- [TASK DIRECTIONS] Search the data for the word "Wave" and copy every line where it occurs.

'''

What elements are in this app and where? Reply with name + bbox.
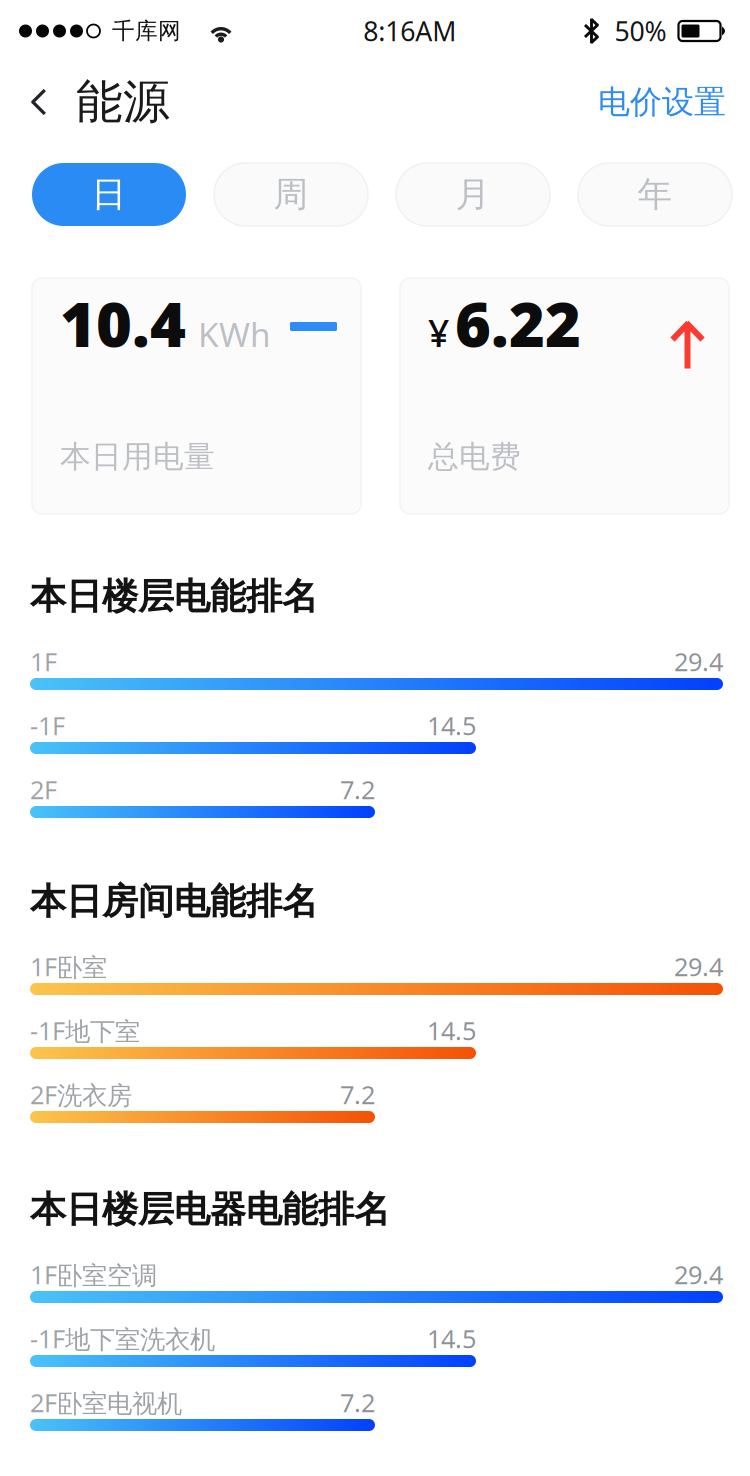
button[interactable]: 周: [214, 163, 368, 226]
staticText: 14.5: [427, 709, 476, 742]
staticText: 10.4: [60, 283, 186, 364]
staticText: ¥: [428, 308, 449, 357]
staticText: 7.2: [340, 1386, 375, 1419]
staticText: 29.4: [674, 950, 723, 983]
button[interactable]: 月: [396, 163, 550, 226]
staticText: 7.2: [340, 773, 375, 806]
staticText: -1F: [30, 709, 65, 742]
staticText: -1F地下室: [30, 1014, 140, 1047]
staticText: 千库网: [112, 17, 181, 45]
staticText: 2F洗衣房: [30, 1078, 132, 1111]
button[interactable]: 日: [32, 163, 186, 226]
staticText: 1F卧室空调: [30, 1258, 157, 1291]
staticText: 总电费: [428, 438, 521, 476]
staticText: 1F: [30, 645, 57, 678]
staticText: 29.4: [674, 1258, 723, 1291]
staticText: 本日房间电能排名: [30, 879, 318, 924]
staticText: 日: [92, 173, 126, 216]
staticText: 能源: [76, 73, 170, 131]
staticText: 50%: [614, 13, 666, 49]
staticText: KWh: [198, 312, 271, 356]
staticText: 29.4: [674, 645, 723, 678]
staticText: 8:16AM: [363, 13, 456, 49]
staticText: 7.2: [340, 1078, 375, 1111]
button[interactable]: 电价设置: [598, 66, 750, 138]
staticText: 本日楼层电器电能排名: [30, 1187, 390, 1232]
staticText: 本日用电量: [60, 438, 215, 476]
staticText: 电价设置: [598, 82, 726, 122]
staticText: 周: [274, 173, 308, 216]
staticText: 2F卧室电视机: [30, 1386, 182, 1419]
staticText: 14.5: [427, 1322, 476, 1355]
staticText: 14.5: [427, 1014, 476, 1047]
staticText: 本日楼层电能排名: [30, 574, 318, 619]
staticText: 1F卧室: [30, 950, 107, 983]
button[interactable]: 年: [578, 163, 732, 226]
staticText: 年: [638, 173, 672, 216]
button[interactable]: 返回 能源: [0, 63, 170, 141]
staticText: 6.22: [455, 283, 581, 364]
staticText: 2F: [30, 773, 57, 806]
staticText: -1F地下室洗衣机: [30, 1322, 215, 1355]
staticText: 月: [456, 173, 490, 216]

'''
'''

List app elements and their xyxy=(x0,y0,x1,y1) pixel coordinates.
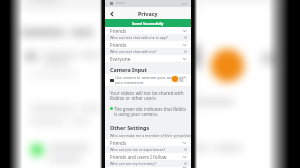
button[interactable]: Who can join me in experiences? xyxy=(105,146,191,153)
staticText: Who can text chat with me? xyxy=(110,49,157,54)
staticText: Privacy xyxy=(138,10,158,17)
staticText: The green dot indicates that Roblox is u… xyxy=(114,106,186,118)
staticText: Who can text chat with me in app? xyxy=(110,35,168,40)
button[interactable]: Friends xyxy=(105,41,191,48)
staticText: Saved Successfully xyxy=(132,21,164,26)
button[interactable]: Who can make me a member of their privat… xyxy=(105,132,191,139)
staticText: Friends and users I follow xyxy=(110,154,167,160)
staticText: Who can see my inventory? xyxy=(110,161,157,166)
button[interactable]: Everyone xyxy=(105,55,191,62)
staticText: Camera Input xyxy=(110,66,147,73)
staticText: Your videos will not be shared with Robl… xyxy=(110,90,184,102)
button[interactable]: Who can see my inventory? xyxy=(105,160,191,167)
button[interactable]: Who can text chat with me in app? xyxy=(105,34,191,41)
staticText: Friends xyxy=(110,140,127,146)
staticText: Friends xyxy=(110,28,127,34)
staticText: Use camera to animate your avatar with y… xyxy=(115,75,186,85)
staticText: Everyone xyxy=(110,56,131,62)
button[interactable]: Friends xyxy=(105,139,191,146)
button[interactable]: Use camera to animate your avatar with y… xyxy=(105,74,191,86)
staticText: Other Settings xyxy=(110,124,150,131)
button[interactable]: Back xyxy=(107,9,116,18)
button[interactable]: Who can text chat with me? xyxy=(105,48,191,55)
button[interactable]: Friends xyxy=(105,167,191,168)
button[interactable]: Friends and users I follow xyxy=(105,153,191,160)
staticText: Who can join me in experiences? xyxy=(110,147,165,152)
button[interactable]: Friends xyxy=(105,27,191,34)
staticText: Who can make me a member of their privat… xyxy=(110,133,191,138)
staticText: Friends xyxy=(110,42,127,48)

'''
'''

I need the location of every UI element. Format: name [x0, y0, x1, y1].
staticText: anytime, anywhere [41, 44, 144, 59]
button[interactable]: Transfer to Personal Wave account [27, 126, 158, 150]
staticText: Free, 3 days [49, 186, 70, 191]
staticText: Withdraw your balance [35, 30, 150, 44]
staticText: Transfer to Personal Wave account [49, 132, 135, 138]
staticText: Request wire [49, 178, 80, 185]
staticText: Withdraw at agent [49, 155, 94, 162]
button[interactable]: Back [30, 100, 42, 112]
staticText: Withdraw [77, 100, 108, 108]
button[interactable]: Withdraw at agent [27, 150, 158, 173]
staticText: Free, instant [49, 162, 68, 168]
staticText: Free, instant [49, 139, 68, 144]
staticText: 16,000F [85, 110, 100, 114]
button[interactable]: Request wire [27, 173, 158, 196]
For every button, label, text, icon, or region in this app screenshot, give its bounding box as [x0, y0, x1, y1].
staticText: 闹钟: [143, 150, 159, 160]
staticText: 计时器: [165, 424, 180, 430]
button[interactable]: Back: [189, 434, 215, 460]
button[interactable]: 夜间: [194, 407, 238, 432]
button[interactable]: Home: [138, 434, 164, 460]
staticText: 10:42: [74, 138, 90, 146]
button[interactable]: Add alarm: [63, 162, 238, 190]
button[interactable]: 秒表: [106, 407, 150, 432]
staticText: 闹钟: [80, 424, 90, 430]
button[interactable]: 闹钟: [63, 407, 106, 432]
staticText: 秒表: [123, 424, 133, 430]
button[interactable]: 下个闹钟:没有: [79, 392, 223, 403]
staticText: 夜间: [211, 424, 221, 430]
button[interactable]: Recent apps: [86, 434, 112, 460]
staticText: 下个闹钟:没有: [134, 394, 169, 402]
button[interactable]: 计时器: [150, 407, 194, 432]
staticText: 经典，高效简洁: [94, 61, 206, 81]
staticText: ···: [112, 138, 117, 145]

'''

- [SOLUTION BELOW]
button[interactable]: Transfer to Personal Wave account [27, 126, 158, 150]
staticText: Transfer to Personal Wave account [49, 132, 135, 138]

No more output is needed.